You can use them to substitute bread as an ingredient in a lot of recipes. Pork rind crusted pork chops dude. Pork rind pizza crust with bacon and ham.
But here's a tip half of the people will argue with me about, but I'm absolutely correct. Oil in a marinade is either pointless or counterproductive. You get almost no penetration with most marinades to begin with, but oil makes it even worse. Meat is like 70% water...and you want to transport salt, and other dissolved things, into the meat. What does oil not mix with very well? Water. Do an experiment some time with some food coloring, and see how far the marinade actually penetrates. Less than a quarter inch over 24 hours. Only injection will change this fact. When I inject, I used salted butter in lieu of oil.
Brining and dry rubs are truly the way to go. Brines are mostly water. Meat is mostly water. The salt in the brine is transported through the water in the brine, into the water in the meat.
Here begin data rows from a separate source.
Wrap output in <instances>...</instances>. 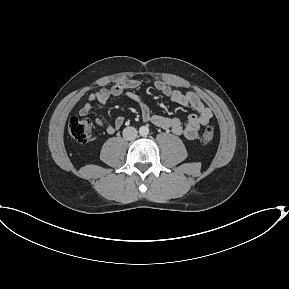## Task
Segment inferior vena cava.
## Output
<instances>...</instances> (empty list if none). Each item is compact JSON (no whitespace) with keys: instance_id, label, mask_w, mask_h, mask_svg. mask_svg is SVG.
Here are the masks:
<instances>
[{"instance_id":"602c4592","label":"inferior vena cava","mask_w":289,"mask_h":289,"mask_svg":"<svg viewBox=\"0 0 289 289\" xmlns=\"http://www.w3.org/2000/svg\"><path fill=\"white\" fill-rule=\"evenodd\" d=\"M137 134H138V132L134 127H126L123 130V137L128 141H132V140L136 139Z\"/></svg>"}]
</instances>
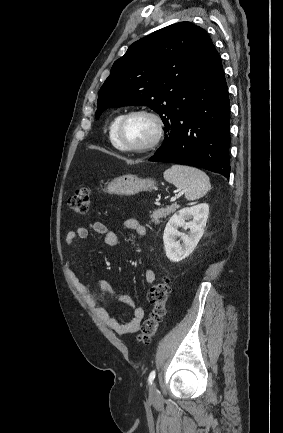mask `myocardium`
I'll return each mask as SVG.
<instances>
[{
  "mask_svg": "<svg viewBox=\"0 0 283 433\" xmlns=\"http://www.w3.org/2000/svg\"><path fill=\"white\" fill-rule=\"evenodd\" d=\"M140 114L146 115L151 119H153V121L156 123V128H157L156 134L150 142L144 145H140V146L126 145L122 140L123 126L130 117L134 115H140ZM165 132H166V122L163 116L159 112L150 108H135L127 111L122 115L115 129V140L119 149L122 151L139 153V154H148L155 151L160 146V144L164 139Z\"/></svg>",
  "mask_w": 283,
  "mask_h": 433,
  "instance_id": "f54148a6",
  "label": "myocardium"
}]
</instances>
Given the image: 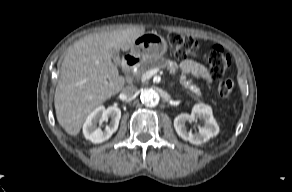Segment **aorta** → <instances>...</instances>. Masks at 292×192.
<instances>
[{
    "label": "aorta",
    "mask_w": 292,
    "mask_h": 192,
    "mask_svg": "<svg viewBox=\"0 0 292 192\" xmlns=\"http://www.w3.org/2000/svg\"><path fill=\"white\" fill-rule=\"evenodd\" d=\"M140 99L148 107H154L159 103V95L153 89L144 90L141 93Z\"/></svg>",
    "instance_id": "obj_1"
}]
</instances>
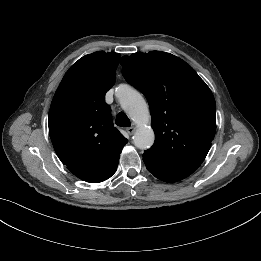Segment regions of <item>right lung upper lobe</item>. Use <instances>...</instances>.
Returning a JSON list of instances; mask_svg holds the SVG:
<instances>
[{"label": "right lung upper lobe", "mask_w": 261, "mask_h": 261, "mask_svg": "<svg viewBox=\"0 0 261 261\" xmlns=\"http://www.w3.org/2000/svg\"><path fill=\"white\" fill-rule=\"evenodd\" d=\"M120 56L100 51L80 58L63 77L51 103L48 126L56 154L86 182L110 178L128 142L114 127L105 102Z\"/></svg>", "instance_id": "obj_1"}]
</instances>
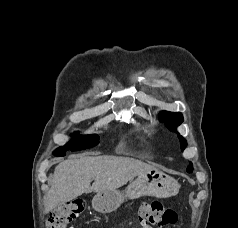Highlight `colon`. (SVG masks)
I'll use <instances>...</instances> for the list:
<instances>
[{"label": "colon", "instance_id": "colon-1", "mask_svg": "<svg viewBox=\"0 0 238 228\" xmlns=\"http://www.w3.org/2000/svg\"><path fill=\"white\" fill-rule=\"evenodd\" d=\"M86 208L82 199L73 200L55 208L46 223V228H68L69 225L81 215ZM139 218L143 224L158 227H167L177 223V213L165 207L162 203L153 201L143 203L139 208Z\"/></svg>", "mask_w": 238, "mask_h": 228}]
</instances>
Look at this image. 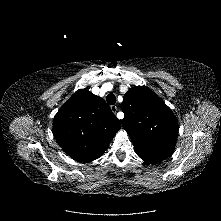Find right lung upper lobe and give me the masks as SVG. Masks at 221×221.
Wrapping results in <instances>:
<instances>
[{
	"label": "right lung upper lobe",
	"mask_w": 221,
	"mask_h": 221,
	"mask_svg": "<svg viewBox=\"0 0 221 221\" xmlns=\"http://www.w3.org/2000/svg\"><path fill=\"white\" fill-rule=\"evenodd\" d=\"M120 128V120L105 100L87 89L76 91L53 121L57 143L78 162L99 158Z\"/></svg>",
	"instance_id": "cb5924a9"
}]
</instances>
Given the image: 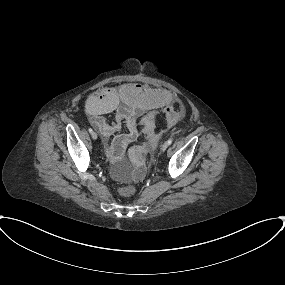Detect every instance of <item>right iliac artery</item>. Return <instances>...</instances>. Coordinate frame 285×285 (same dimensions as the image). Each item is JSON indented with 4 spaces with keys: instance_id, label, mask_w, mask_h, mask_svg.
<instances>
[{
    "instance_id": "1",
    "label": "right iliac artery",
    "mask_w": 285,
    "mask_h": 285,
    "mask_svg": "<svg viewBox=\"0 0 285 285\" xmlns=\"http://www.w3.org/2000/svg\"><path fill=\"white\" fill-rule=\"evenodd\" d=\"M89 132H90V133H92V132H93V130H92L91 128H89Z\"/></svg>"
}]
</instances>
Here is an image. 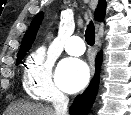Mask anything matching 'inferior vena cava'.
I'll list each match as a JSON object with an SVG mask.
<instances>
[{
  "instance_id": "602c4592",
  "label": "inferior vena cava",
  "mask_w": 131,
  "mask_h": 115,
  "mask_svg": "<svg viewBox=\"0 0 131 115\" xmlns=\"http://www.w3.org/2000/svg\"><path fill=\"white\" fill-rule=\"evenodd\" d=\"M69 98L64 94H57L53 100V107L56 115H67Z\"/></svg>"
}]
</instances>
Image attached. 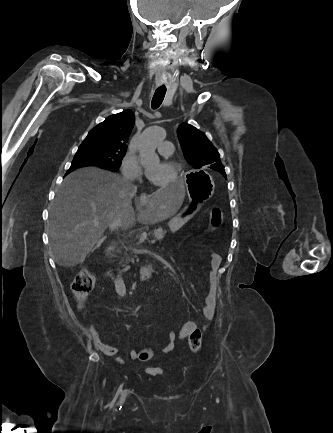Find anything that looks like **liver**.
Masks as SVG:
<instances>
[{
	"label": "liver",
	"instance_id": "obj_1",
	"mask_svg": "<svg viewBox=\"0 0 333 433\" xmlns=\"http://www.w3.org/2000/svg\"><path fill=\"white\" fill-rule=\"evenodd\" d=\"M186 183H166L137 221L155 224L177 215L187 201ZM137 189L124 177L97 167L66 176L50 206L49 238L55 261L64 267L84 262L114 217L126 228Z\"/></svg>",
	"mask_w": 333,
	"mask_h": 433
}]
</instances>
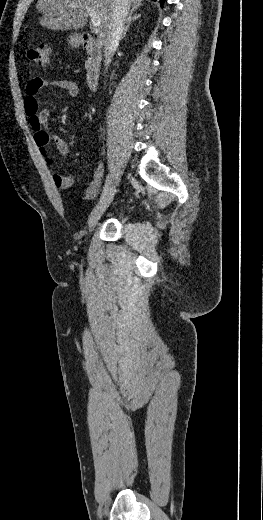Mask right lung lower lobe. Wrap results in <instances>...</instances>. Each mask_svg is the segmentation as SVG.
<instances>
[{
	"mask_svg": "<svg viewBox=\"0 0 263 520\" xmlns=\"http://www.w3.org/2000/svg\"><path fill=\"white\" fill-rule=\"evenodd\" d=\"M153 1H156V0H153ZM160 2H161V6H163L164 0H160Z\"/></svg>",
	"mask_w": 263,
	"mask_h": 520,
	"instance_id": "1",
	"label": "right lung lower lobe"
}]
</instances>
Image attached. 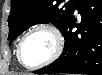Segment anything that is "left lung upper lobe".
<instances>
[{"mask_svg":"<svg viewBox=\"0 0 102 75\" xmlns=\"http://www.w3.org/2000/svg\"><path fill=\"white\" fill-rule=\"evenodd\" d=\"M80 0H11L8 18L9 37L14 39L29 27L52 23L61 29Z\"/></svg>","mask_w":102,"mask_h":75,"instance_id":"left-lung-upper-lobe-1","label":"left lung upper lobe"}]
</instances>
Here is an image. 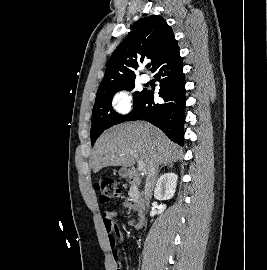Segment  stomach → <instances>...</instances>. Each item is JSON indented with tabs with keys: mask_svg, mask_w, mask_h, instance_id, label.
Instances as JSON below:
<instances>
[{
	"mask_svg": "<svg viewBox=\"0 0 267 270\" xmlns=\"http://www.w3.org/2000/svg\"><path fill=\"white\" fill-rule=\"evenodd\" d=\"M129 171L126 168H122L119 170V175L121 177H126L128 175Z\"/></svg>",
	"mask_w": 267,
	"mask_h": 270,
	"instance_id": "obj_1",
	"label": "stomach"
}]
</instances>
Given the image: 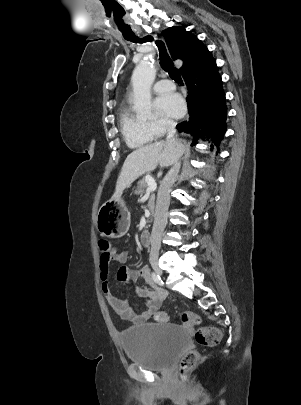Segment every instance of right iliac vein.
I'll list each match as a JSON object with an SVG mask.
<instances>
[{
  "instance_id": "right-iliac-vein-1",
  "label": "right iliac vein",
  "mask_w": 301,
  "mask_h": 405,
  "mask_svg": "<svg viewBox=\"0 0 301 405\" xmlns=\"http://www.w3.org/2000/svg\"><path fill=\"white\" fill-rule=\"evenodd\" d=\"M150 263L157 275H162V270L158 266V259L156 256L150 258Z\"/></svg>"
}]
</instances>
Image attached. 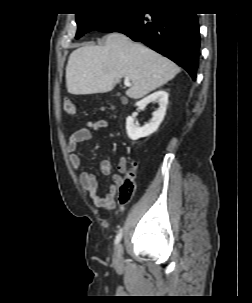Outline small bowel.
Masks as SVG:
<instances>
[{"label": "small bowel", "instance_id": "c3829d8e", "mask_svg": "<svg viewBox=\"0 0 252 303\" xmlns=\"http://www.w3.org/2000/svg\"><path fill=\"white\" fill-rule=\"evenodd\" d=\"M108 122L104 119L86 121L83 127L75 130L69 137L67 144V152L69 162L77 174L78 181L81 187L88 193L93 203L105 209H112L116 204V193L122 182L120 173L125 170V162L122 160L118 165L119 173L112 175V184L105 196H101L98 192V184L95 178L81 170V160L77 154L78 145L88 141L93 132L107 129ZM100 171L103 175L112 174V163L110 160H102L100 162Z\"/></svg>", "mask_w": 252, "mask_h": 303}]
</instances>
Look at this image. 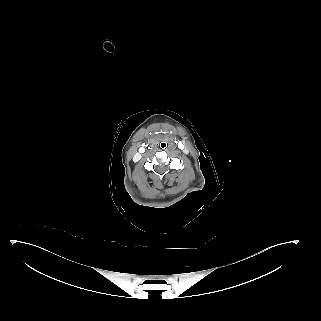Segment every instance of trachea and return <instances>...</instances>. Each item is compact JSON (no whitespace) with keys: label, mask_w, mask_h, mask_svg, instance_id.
Instances as JSON below:
<instances>
[{"label":"trachea","mask_w":321,"mask_h":321,"mask_svg":"<svg viewBox=\"0 0 321 321\" xmlns=\"http://www.w3.org/2000/svg\"><path fill=\"white\" fill-rule=\"evenodd\" d=\"M159 146L164 149L166 147V143L164 141H161L159 143Z\"/></svg>","instance_id":"trachea-1"}]
</instances>
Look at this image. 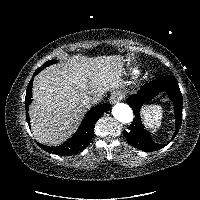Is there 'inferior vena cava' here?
Wrapping results in <instances>:
<instances>
[{
    "mask_svg": "<svg viewBox=\"0 0 200 200\" xmlns=\"http://www.w3.org/2000/svg\"><path fill=\"white\" fill-rule=\"evenodd\" d=\"M97 102H98L97 96L91 97V96H88V95H84L83 98H82V104L84 106H90L91 104H95Z\"/></svg>",
    "mask_w": 200,
    "mask_h": 200,
    "instance_id": "obj_1",
    "label": "inferior vena cava"
}]
</instances>
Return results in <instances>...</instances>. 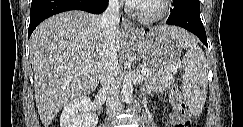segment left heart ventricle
<instances>
[{
	"instance_id": "left-heart-ventricle-1",
	"label": "left heart ventricle",
	"mask_w": 243,
	"mask_h": 127,
	"mask_svg": "<svg viewBox=\"0 0 243 127\" xmlns=\"http://www.w3.org/2000/svg\"><path fill=\"white\" fill-rule=\"evenodd\" d=\"M159 8L160 2L158 0H145L141 5V10L147 13L156 12Z\"/></svg>"
}]
</instances>
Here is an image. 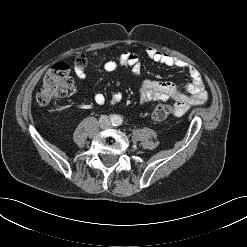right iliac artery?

Diffusion causes the salt to distribute itself evenly through the water, including the water in the meat, allowing much greater penetration. A dry rub can be just as good, since you're just putting salt on meat, which is mostly water, so the salt dissolves on the meat, and over even a short time, penetrates via the water in the meat. I wet brine pork and chicken, and dry rub red meat. Red meat is about 10% more water.